10 minute read

In the Scrypted home video platform, Python is one of the scripting languages used for implementing Scrypted plugins, predominantly used by plugins that provide motion detection, object detection, and other AI inference services (a byproduct of the heavily reliance on Python in existing machine learning communities). As such an ubiquitous language, Python has interpreters available for nearly every conceivable operating system and hardware architecture, though these distributions can vary in Python version, Python implementation (e.g. CPython vs PyPy), installation method, compatibility with Scrypted plugins, or even permissions required to install on the host. Being able to easily bundle a vetted Python distribution with a Scrypted installation would reduce the amount of variability that this critical dependency has on the platform.

Enter portable-python. This project is my attempt at configuring and packaging a distribution of CPython for Linux, Windows, and MacOS, across different architectures, that fulfills the needs of Scrypted’s growing set of Python plugins while still being suitable for general-purpose use. CPython was chosen as it is the one used by existing Scrypted plugins. The rest of this blog documents my experiences with building this portable distribution, as well as the technical challenges and design choices made to address them. This is by no means a testament into the most “correct” or “superior” method of achieving this goal - if there are better ways, please let me know by raising an issue in the repo.

Evaluating static linking

Since Scrypted is primarily a nodejs program, I was initially inspired by the ffmpeg-static project’s method of using an npm install hook and dynamically detecting, at install time, the target OS and architecture so the correct ffmpeg build can be selected and downloaded. A statically linked ffmpeg makes this straightforward to do, since a static binary removes any dependency on the host’s shared libraries and, more importantly, makes the binary relocatable. In other words, the ffmpeg binary can be installed to anywhere on the filesystem, and it will still function properly. This is important for an installer like ffmpeg-static to work - a nodejs package could exist anywhere on the filesystem, and could be installed by an unprivileged user account, so the included ffmpeg must not depend on hardcoded file paths or require installing anything into privileged system paths such as /usr. (Technically, static linking is not enough to solve the problem for more complex applications - more on that in a later section.)

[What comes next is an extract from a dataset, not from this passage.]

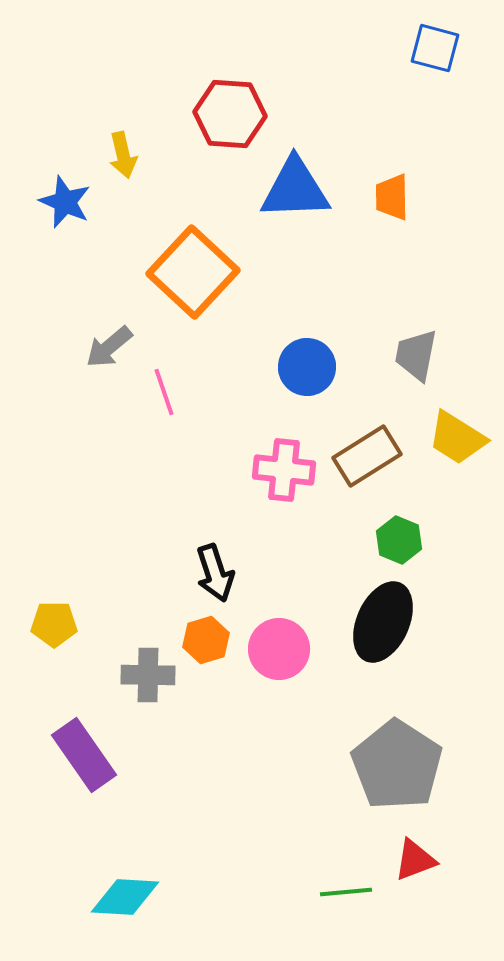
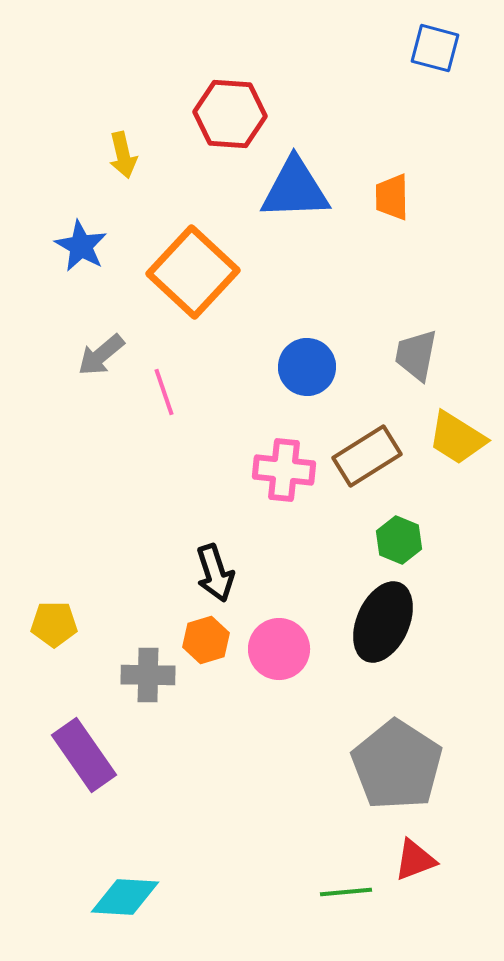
blue star: moved 16 px right, 44 px down; rotated 6 degrees clockwise
gray arrow: moved 8 px left, 8 px down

It seems natural, therefore, to consider building a statically linked CPython interpreter. To do this, I chose to use python-cmake-buildsystem, leveraging its simple configuration options to build all standard Python extensions and link dependencies statically on Linux, Windows, and MacOS. While it was easy to get static CPython built with this buildsystem, a significant downside is that statically linking libc on Linux renders dlopen error-prone and no longer portable. dlopen is an important dynamic loader function used by the Python ctypes module as well as any Python modules with native extensions, so ensuring it works properly is important. Therefore, for portable-python, static linking is no longer a suitable approach - a dynamically linked executable is required.

Loading shared libraries

Binary executable files are stored on disk in certain standardized formats, which grant the operating system a way to determine how the executable is laid out in memory and how it should be executed. Executables are in ELF format on Linux, Mach-O on MacOS, and PE on Windows.

A dynamically linked CPython interpreter, especially one built with the full set of standard library modules, depends on may shared libraries. Some examples of such libraries are libssl and libcrypto for the ssl module and liblzma for the lzma module. Compiled executables contains references to shared libraries in its headers, and when the executable starts running, the operating system’s dynamic linker (a program responsible for loading the executable and resolving symbols at runtime) reads these headers to determine which libraries to load.

For PE executables on Windows, the DLL search path includes the executable’s source directory. This is convenient for portable-python, since any dependencies just need to be copied to the directory containing the CPython interpreter.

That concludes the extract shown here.